**TO DO**
Filter the records below for the word "берете". Keep each line that has it.

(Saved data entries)

'''

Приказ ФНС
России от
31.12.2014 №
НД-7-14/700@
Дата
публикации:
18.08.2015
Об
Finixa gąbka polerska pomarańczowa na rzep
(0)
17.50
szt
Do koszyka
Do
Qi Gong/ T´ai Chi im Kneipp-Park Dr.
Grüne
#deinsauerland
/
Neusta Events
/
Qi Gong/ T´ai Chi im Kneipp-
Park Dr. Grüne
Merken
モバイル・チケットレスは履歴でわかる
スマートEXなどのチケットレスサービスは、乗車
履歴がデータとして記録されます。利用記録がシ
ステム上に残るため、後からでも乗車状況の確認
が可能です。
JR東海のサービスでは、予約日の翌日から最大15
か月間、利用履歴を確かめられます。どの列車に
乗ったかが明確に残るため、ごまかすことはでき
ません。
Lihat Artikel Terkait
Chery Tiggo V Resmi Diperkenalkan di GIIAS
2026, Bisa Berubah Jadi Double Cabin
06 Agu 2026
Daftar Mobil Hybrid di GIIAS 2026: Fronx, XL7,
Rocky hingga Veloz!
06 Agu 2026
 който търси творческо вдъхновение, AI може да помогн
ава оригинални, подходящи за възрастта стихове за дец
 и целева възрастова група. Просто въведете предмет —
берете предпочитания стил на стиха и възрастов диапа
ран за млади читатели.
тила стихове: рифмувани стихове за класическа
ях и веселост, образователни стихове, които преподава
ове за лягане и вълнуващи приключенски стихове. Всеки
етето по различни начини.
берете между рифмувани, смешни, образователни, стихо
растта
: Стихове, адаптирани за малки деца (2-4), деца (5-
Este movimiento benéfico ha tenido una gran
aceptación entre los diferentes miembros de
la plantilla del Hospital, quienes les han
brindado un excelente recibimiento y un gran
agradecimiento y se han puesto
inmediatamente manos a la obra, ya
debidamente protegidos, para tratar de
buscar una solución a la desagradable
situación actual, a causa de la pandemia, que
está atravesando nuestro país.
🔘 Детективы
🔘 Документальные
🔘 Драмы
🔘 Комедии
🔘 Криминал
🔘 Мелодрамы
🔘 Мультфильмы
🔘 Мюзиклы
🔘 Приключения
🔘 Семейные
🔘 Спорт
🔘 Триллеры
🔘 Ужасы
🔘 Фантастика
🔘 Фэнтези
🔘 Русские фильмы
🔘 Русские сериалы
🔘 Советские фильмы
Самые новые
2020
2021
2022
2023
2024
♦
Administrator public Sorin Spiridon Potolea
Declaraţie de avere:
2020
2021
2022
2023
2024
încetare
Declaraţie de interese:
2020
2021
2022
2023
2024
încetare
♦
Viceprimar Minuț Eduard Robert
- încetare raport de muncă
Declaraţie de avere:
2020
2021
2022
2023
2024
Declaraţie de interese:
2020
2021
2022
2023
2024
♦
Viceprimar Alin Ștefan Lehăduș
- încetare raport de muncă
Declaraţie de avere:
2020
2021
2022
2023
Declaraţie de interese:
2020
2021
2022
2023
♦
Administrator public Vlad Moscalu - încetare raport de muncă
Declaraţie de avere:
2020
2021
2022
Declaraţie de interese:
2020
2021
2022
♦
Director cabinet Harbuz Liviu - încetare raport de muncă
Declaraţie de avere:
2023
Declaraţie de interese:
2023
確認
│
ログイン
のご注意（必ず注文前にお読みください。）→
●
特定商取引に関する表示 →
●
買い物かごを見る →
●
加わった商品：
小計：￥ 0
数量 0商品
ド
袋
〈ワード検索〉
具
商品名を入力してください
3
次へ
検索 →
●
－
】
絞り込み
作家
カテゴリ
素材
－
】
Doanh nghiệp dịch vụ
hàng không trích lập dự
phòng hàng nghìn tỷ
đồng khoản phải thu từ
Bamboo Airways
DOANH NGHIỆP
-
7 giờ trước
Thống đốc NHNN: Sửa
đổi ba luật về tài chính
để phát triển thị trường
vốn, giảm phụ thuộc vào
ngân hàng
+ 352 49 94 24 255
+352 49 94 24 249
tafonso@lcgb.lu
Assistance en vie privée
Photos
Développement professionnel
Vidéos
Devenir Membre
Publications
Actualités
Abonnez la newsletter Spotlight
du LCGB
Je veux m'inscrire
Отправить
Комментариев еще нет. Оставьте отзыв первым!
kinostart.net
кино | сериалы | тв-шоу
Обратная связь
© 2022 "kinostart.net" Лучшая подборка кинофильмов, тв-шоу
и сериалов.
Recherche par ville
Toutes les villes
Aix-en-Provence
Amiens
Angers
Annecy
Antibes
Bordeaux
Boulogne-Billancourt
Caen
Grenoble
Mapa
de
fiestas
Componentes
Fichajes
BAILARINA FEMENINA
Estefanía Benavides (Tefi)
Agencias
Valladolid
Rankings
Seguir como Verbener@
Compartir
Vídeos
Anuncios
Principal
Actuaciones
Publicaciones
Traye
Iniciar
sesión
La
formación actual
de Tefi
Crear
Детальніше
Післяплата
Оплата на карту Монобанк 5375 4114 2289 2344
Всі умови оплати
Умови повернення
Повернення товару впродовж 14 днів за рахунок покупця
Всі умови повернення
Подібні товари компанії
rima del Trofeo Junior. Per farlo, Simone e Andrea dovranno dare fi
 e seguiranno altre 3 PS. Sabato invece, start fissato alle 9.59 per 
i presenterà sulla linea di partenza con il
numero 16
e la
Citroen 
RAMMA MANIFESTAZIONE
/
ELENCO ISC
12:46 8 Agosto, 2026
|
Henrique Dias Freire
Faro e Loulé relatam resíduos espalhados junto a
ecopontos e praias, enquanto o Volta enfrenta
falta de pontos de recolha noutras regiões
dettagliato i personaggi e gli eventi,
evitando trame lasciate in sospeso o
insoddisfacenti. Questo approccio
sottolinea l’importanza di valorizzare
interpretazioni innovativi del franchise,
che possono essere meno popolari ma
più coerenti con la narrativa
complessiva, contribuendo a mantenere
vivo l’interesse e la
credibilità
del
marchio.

'''

**YOUR RESPONSE**
берете предпочитания стил на стиха и възрастов диапа
берете между рифмувани, смешни, образователни, стихо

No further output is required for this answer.